Exercise material:
*** Begin section ***
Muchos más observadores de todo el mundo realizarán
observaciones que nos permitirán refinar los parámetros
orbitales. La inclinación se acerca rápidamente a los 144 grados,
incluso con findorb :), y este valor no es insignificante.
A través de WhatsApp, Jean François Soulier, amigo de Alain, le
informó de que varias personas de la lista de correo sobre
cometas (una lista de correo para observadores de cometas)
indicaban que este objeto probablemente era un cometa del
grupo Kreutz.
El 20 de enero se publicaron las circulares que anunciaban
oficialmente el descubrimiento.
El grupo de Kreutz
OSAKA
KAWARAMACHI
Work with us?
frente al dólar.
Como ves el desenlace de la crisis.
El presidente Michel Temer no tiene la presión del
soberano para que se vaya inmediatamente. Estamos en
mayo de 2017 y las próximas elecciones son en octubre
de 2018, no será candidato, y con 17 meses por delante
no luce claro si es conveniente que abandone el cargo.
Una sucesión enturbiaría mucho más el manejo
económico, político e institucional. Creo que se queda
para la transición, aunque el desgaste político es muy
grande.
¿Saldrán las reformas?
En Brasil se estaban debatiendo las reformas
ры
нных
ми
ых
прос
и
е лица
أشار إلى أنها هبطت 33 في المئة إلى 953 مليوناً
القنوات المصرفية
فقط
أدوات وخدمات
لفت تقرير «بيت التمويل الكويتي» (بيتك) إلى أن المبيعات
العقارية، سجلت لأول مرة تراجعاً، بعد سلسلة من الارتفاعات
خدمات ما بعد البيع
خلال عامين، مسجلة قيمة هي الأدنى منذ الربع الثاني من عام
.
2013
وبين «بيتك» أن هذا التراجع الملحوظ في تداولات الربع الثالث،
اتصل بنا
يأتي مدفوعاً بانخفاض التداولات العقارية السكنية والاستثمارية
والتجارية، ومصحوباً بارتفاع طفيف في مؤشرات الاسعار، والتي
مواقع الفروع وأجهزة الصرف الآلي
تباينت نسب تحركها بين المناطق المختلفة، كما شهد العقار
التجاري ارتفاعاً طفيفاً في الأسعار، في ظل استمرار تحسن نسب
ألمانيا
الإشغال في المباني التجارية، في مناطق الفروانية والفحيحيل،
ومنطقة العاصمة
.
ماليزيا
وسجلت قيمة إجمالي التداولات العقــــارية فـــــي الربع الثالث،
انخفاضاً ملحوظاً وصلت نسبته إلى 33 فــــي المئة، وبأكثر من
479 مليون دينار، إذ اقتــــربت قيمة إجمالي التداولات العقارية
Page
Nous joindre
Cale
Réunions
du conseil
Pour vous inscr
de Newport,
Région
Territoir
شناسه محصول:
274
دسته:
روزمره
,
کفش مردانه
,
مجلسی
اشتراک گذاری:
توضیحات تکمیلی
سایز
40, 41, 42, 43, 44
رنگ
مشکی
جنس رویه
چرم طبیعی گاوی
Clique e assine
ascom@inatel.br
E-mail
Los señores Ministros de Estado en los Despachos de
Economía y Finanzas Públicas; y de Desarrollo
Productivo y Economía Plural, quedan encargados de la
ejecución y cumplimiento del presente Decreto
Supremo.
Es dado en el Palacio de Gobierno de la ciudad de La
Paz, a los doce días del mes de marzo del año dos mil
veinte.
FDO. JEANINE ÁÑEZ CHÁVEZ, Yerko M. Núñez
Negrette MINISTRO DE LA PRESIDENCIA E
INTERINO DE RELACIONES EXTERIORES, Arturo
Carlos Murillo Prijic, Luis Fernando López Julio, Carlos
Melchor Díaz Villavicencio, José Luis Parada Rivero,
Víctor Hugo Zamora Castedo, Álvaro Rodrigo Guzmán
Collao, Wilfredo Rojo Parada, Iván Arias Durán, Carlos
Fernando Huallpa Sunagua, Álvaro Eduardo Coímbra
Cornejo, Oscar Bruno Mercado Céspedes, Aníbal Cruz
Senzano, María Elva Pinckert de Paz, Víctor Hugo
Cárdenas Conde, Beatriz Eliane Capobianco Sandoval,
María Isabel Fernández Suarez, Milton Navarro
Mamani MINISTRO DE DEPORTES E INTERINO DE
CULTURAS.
*** End section ***
*** Begin section ***
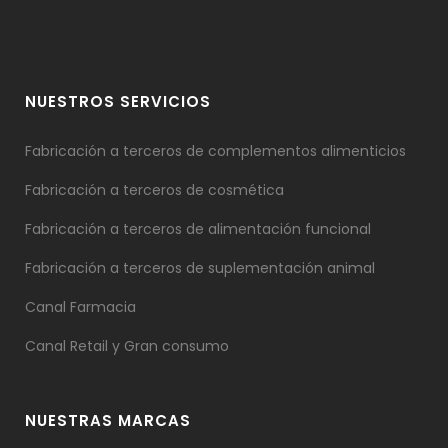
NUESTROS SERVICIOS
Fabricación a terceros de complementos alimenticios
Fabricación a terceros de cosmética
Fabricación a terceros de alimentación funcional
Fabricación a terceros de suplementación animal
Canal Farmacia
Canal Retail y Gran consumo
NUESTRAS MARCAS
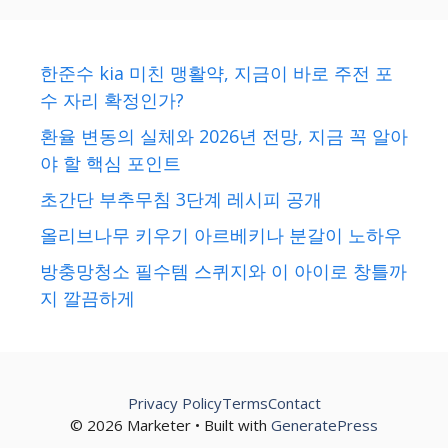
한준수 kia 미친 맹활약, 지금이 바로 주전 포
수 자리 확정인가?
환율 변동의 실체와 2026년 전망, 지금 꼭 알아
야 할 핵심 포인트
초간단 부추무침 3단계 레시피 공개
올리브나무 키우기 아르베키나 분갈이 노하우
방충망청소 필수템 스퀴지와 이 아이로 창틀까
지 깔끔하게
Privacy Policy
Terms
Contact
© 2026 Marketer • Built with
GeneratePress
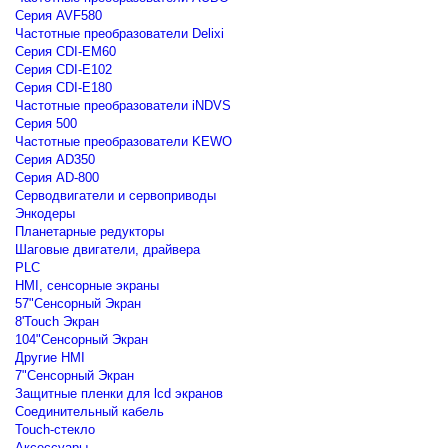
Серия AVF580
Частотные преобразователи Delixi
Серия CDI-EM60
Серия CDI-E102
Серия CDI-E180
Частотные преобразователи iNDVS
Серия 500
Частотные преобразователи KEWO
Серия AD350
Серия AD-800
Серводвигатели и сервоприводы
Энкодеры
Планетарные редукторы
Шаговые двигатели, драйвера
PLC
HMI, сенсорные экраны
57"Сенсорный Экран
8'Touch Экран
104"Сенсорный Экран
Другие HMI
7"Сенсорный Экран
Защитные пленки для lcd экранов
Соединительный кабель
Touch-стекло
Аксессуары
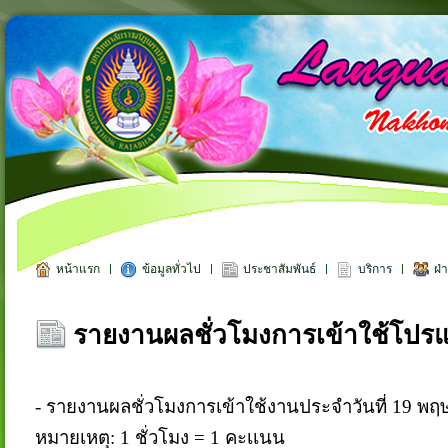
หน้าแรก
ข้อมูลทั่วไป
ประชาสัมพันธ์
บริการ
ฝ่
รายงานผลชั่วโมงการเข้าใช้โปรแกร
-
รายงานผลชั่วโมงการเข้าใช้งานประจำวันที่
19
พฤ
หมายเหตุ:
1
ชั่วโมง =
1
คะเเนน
*** End section ***
*** Begin section ***
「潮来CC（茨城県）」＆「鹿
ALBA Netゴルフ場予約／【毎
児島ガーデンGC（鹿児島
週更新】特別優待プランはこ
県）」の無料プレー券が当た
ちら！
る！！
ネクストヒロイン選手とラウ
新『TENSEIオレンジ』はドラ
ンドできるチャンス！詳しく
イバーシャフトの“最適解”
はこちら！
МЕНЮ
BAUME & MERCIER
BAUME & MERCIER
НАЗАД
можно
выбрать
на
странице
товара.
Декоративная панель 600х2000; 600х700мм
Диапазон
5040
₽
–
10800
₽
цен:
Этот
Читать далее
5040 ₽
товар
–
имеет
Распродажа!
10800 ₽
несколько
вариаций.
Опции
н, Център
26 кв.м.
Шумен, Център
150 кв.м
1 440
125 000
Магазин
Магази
*** End section ***
Aim of the task: Please return the lines above that run from the line containing "Muchos más observadores" to the line containing "A través de", inclusive, exactly and with no other lines.

Your solution:
Muchos más observadores de todo el mundo realizarán
observaciones que nos permitirán refinar los parámetros
orbitales. La inclinación se acerca rápidamente a los 144 grados,
incluso con findorb :), y este valor no es insignificante.
A través de WhatsApp, Jean François Soulier, amigo de Alain, le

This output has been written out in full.